Why I've all but given up on Windows - rahoulb
http://www.zdnet.com/why-ive-all-but-given-up-on-windows-7000023083/

======
mkautzm
I really disagree with quite a lot in this article.

I mean, for starters, if he (or anyone else) thinks that the plains of support
are somehow greener on the other side, I got some bad news for you.

Hardware compatibility is a game of give and take. If you have an ultra-closed
platform like OSX, you get to develop for a small set of hardware, and with
that small set of hardware, you generally have a more reliable product, at
least at that layer, but...

If something breaks on an ultra-open platform like Windows, replacements are
plentiful, and you have a lot of options, driving prices way down and
availability way up.

The PC gaming scene is actually growing while the console marketspace is
shrinking, and while things like patching Dark Souls with DSFix and other such
hacks are something you never need to do with consoles, if you think it's
'hassle free', that'd be inexperience talking.

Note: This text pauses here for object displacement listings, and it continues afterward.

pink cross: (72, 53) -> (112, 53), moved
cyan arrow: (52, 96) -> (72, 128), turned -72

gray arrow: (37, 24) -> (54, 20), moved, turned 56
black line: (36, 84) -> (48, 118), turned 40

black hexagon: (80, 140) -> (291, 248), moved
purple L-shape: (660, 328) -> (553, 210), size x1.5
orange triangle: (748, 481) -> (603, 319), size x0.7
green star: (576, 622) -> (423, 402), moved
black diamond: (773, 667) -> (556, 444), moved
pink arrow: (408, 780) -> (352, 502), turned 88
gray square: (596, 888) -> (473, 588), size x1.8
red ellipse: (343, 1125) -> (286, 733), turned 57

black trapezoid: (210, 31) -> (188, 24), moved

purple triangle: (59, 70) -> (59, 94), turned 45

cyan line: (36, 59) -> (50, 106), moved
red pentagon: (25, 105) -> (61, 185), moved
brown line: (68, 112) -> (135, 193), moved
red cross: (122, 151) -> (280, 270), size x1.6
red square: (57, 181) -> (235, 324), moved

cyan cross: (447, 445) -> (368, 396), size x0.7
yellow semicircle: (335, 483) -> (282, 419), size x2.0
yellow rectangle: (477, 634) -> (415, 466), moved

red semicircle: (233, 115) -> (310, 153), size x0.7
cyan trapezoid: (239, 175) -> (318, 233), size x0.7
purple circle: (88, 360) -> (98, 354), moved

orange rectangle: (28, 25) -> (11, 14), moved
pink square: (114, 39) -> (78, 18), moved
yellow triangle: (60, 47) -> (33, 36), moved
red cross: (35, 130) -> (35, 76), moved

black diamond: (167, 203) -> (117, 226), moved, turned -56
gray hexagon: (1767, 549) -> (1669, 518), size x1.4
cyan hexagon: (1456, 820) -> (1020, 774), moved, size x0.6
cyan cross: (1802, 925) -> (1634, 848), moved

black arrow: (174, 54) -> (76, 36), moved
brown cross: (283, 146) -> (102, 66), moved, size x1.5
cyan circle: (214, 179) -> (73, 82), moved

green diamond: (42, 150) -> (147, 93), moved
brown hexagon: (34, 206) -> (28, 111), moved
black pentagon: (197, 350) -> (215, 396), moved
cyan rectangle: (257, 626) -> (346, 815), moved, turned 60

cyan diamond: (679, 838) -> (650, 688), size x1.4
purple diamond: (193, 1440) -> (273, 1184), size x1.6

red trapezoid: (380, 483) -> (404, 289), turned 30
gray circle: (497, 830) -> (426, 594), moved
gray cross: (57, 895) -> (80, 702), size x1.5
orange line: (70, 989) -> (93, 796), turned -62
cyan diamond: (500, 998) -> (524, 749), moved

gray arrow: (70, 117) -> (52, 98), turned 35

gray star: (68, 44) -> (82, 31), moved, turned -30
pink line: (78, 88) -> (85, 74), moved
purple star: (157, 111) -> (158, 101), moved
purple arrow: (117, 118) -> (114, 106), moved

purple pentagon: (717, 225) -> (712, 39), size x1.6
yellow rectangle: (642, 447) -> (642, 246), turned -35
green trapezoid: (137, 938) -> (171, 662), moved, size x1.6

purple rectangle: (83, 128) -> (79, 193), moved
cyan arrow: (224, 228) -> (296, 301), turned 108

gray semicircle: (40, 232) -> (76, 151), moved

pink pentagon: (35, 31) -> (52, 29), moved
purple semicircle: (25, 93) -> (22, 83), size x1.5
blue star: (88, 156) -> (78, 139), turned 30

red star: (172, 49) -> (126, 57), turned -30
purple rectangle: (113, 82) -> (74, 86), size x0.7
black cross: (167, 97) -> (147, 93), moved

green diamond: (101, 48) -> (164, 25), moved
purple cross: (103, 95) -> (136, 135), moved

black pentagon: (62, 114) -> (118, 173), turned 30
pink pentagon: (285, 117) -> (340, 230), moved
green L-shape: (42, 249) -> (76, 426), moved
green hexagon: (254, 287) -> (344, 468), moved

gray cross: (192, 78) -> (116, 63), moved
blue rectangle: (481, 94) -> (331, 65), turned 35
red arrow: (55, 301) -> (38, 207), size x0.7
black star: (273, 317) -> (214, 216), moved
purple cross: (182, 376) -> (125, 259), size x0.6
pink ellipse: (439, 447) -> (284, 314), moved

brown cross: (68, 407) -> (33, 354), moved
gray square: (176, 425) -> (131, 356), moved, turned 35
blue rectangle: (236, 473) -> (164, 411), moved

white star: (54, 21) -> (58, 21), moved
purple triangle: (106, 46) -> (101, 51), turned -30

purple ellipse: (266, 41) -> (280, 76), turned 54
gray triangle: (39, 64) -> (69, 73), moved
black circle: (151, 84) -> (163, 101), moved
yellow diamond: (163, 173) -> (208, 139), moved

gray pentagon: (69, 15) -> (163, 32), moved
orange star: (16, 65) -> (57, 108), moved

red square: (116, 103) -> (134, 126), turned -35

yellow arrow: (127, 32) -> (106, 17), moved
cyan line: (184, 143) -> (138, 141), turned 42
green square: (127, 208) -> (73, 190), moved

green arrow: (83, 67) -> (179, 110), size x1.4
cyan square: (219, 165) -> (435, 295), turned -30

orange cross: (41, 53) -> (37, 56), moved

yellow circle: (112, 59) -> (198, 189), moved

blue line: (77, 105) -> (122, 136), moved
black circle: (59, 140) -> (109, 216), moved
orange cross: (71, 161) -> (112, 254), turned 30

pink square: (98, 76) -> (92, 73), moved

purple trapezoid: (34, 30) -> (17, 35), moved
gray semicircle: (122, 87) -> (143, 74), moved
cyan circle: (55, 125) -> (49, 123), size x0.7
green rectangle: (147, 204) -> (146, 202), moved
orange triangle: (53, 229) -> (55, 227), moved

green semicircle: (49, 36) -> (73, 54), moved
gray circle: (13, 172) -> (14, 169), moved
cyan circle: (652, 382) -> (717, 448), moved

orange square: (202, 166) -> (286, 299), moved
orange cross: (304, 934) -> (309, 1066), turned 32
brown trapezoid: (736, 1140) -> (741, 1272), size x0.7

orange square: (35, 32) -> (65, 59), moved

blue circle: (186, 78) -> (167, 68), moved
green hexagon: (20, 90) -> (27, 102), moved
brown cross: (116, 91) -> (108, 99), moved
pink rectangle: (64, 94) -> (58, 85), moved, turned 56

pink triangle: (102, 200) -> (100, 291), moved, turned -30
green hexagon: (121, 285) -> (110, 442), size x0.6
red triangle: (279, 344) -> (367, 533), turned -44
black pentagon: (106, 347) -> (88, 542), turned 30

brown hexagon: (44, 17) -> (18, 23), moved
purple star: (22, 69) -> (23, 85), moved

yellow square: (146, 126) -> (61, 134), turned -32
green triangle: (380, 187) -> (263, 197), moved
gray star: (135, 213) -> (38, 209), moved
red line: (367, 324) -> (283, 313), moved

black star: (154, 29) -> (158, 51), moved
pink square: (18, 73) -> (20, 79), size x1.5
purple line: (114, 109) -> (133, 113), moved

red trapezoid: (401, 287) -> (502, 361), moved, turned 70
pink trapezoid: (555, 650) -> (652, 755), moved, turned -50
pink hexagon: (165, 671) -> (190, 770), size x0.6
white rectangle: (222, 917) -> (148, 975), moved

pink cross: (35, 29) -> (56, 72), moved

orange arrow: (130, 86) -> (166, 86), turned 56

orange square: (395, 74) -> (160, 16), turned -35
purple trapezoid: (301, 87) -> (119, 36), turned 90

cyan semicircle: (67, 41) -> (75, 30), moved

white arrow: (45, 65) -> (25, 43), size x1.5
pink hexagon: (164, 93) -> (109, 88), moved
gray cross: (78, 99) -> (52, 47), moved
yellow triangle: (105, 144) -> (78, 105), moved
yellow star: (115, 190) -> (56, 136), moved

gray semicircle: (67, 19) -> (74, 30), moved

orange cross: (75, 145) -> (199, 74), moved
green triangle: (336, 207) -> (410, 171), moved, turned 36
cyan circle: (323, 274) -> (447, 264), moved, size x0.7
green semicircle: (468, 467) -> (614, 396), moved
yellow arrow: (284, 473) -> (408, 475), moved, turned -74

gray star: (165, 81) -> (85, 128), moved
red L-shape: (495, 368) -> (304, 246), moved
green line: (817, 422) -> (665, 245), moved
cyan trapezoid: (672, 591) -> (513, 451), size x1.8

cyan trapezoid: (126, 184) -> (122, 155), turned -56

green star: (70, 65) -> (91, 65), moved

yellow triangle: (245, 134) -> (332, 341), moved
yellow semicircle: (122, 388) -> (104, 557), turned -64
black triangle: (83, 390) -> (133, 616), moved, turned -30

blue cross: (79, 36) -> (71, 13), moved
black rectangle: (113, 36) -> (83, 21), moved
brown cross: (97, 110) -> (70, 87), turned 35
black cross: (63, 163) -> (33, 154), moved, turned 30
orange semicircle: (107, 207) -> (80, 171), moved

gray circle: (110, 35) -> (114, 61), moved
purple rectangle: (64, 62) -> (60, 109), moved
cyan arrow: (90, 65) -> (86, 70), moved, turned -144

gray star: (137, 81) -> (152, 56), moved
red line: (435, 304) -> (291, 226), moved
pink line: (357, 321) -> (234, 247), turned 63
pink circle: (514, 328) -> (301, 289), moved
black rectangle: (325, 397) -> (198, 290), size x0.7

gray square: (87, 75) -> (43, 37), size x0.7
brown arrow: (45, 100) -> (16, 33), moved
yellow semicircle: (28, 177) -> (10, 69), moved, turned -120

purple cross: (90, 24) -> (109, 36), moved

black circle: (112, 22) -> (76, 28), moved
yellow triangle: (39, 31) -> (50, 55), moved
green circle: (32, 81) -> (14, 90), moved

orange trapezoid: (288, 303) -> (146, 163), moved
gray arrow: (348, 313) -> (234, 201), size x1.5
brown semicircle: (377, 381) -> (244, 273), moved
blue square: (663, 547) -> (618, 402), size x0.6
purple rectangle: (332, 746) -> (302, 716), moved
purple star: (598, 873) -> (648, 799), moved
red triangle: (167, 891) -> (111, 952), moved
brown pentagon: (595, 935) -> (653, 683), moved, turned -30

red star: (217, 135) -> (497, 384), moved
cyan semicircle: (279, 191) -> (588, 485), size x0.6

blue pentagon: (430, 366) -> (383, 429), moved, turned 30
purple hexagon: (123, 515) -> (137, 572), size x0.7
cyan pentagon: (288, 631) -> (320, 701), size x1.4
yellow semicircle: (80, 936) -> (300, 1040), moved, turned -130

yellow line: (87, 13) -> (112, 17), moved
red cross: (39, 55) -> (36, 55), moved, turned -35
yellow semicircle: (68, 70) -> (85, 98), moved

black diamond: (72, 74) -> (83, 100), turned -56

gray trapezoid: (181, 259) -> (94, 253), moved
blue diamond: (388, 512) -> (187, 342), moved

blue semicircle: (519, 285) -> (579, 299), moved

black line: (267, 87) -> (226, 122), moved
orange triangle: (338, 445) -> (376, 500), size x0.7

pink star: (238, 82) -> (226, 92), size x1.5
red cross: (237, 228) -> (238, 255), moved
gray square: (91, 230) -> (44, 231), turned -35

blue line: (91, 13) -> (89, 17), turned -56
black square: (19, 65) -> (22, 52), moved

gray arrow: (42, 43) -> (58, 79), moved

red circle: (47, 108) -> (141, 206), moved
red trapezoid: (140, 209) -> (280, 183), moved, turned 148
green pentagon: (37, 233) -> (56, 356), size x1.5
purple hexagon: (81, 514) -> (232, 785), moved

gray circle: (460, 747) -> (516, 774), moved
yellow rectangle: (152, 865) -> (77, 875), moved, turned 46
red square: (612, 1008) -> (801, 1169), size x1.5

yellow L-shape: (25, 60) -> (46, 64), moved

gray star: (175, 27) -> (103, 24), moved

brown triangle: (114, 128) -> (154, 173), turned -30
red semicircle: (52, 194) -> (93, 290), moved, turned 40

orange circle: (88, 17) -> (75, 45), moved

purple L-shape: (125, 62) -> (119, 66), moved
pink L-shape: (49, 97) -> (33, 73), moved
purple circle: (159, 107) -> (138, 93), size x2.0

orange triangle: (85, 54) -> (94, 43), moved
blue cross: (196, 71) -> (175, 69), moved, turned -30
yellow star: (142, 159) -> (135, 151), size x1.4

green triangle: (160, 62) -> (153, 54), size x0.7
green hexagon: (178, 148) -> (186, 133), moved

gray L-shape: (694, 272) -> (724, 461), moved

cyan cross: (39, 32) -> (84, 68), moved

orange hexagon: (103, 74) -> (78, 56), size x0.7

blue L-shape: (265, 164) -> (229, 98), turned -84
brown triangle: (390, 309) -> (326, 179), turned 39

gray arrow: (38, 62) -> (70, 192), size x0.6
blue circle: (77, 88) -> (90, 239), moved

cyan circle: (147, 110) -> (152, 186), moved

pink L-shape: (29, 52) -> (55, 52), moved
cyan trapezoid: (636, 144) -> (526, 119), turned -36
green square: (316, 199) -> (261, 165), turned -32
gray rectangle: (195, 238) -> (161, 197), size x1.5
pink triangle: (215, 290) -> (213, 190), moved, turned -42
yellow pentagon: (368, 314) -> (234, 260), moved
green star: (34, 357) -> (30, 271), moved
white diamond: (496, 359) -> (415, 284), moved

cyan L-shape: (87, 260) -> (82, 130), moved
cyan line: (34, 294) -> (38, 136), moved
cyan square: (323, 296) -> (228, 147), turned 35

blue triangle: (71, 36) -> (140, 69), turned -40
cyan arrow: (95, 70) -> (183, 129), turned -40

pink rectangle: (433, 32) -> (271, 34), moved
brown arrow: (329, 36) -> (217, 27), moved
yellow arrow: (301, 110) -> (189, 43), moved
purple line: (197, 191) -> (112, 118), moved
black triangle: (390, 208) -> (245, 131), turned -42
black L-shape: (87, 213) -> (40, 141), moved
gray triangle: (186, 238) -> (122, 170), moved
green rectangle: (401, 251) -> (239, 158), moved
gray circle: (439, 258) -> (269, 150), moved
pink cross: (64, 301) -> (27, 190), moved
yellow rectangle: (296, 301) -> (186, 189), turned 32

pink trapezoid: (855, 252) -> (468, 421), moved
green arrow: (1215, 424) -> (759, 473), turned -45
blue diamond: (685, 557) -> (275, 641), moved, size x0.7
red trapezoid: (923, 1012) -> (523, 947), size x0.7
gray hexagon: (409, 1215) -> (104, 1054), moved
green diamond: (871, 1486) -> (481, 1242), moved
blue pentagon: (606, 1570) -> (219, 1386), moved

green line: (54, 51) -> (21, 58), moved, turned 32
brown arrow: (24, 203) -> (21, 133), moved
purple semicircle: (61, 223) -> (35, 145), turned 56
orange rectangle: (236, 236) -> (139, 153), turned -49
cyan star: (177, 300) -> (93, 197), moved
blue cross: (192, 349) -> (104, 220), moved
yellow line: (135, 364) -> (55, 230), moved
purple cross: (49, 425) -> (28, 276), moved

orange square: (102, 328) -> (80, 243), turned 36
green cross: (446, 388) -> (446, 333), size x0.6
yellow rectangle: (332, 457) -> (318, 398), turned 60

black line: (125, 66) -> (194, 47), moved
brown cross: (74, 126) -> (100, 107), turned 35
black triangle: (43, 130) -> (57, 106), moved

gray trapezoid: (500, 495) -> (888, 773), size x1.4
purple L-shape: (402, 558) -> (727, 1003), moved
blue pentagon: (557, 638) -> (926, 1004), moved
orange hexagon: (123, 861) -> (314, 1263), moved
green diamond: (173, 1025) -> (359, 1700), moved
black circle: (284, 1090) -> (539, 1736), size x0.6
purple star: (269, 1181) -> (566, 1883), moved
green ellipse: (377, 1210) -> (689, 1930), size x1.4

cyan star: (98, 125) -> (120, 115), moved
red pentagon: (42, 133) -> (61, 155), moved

Finally, I don't think tablets will be replacing PCs any time soon in the
office. There are serious disadvantages a touch interface vs a mouse interface
that would kill productivity; the mouse isn't going away. The desktop, maybe,
but at the very best, you'll see Surface or Surface-esq computers replace
desktops...with mice attached.

That said, there are a lot of things I can totally agree with. I despise
Windows 8 with every fiber of my being for all the reasons listed. TechNet
shutting down was a really bad call. Microsoft's rationale for change makes no
goddamn sense ever.

Some of this stuff seems almost fabricated, or totally inaccurate though.